The calendar flipped quietly, without ceremony. No fireworks in my head, no resolutions taped to the fridge. Another year behind me, and somehow, still me, worn in places, stronger in others, acutely aware of how much the universe likes to test its hypotheses.
By 9 p.m. on New Year’s Eve, I was already in bed. Not in a sad way, not giving up, just settled. Tucked beside my sleeping soulmate, warm and content, I watched Mystery Science Theater 3000, bursting into laughter that occasionally startled him awake before he drifted back to sleep. That was my countdown. No champagne, no noise, just comfort, comedy, and the quiet relief of being exactly where I was. I didn’t stay up for midnight. I scheduled a text to my daughter, knowing she would watch the ball drop on TV at her dad's house, and trusted the technology to carry my love forward while I slept. By 10:15, I was out.
Every day of 2025 began the same, I woke up with a headache, carried it through the hours, and went to sleep with it still there. Persistent, low-grade, invisible to most, but it shaped everything.

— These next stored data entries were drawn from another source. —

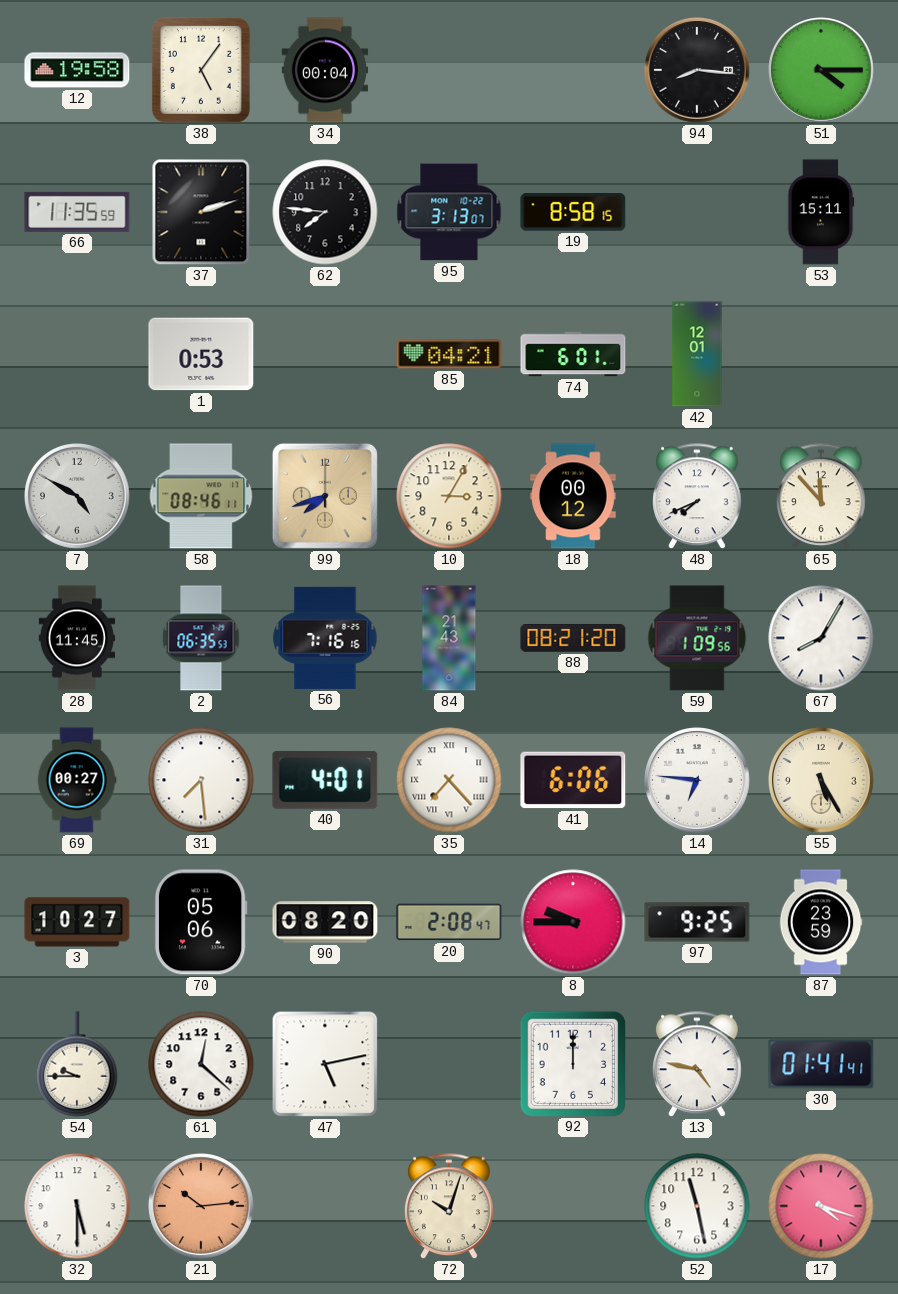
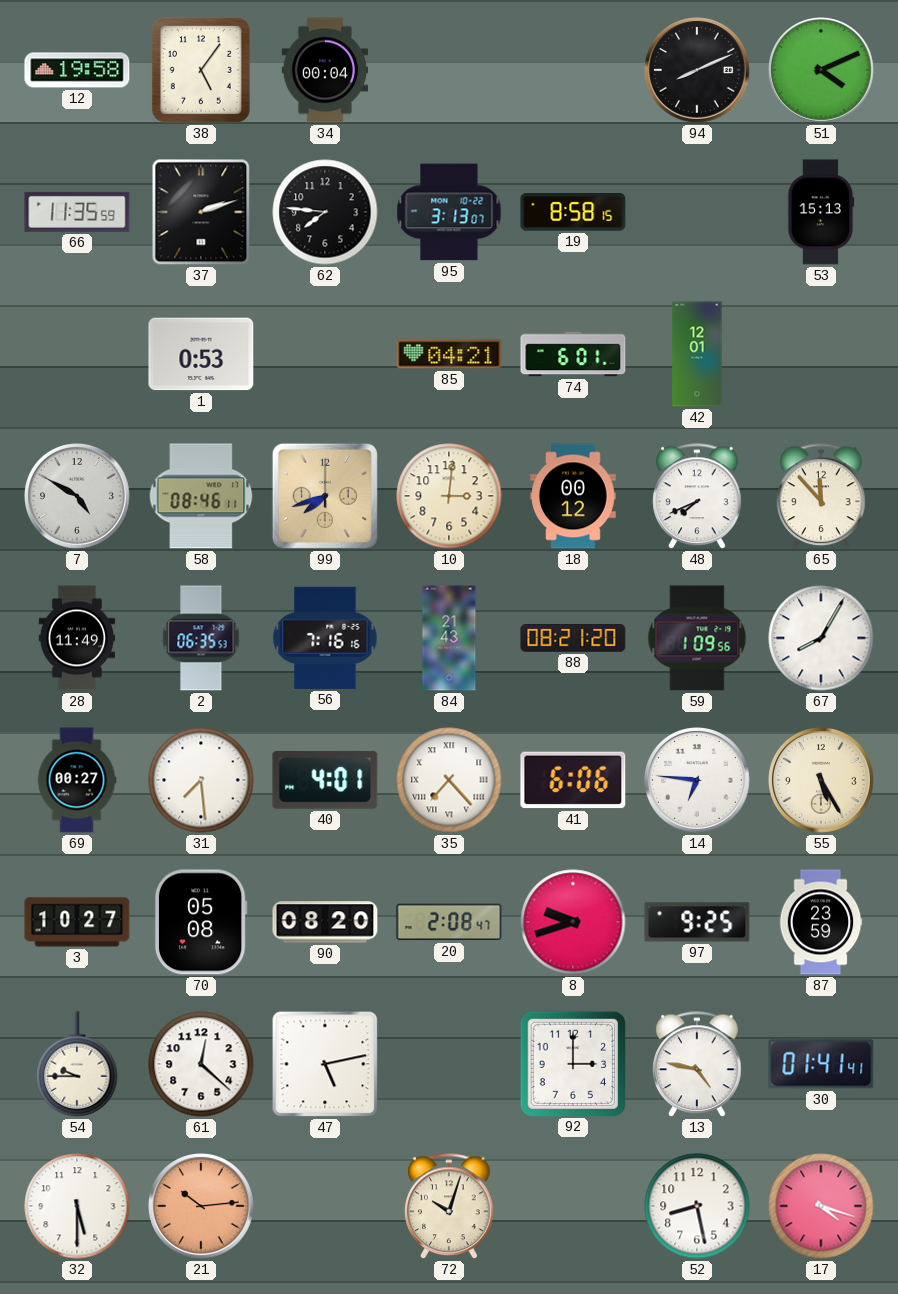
94: 8:16 -> 8:11
51: 4:15 -> 4:11
53: 15:11 -> 15:13
10: 3:05 -> 3:01
28: 11:45 -> 11:49
70: 05:06 -> 05:08
8: 9:45 -> 9:42
92: 12:00 -> 3:00
52: 11:28 -> 8:28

This past year didn’t ask politely. It challenged my patience, my resilience, my sense of self. It demanded honesty even when it felt risky. Living with BPD means thoughts don’t just pass through, they collide, loop, and sometimes scream to be heard. So I started speaking them aloud, using talk-to-text, Notes apps, and unfinished Gmail drafts to get intrusive thoughts out of my head before they could harden into something heavier. It wasn’t polished or planned, but it was honest. Naming the thoughts gave me room to breathe, hiding was heavier than telling the truth.
What surprises me is how routine it’s become. Expressing my thoughts, once a last resort, has become part of my rhythm, a way to process without polishing, to speak without needing permission. The words aren’t for attention, they’re for release. Once they’re out, they stop echoing so loudly inside.
This isn’t a post about becoming a new person. The new year doesn’t ask for reinvention. It asks me to show up, and that’s what I’m doing, walking into a new career, still in training, still learning. Two more weeks to absorb what feels like a decade of knowledge, and yes, it’s overwhelming, but each small step, each task completed, each question answered is proof I can do it, bit by bit. Surviving the year behind me wasn’t nothing, thriving in what’s ahead, that’s the work now.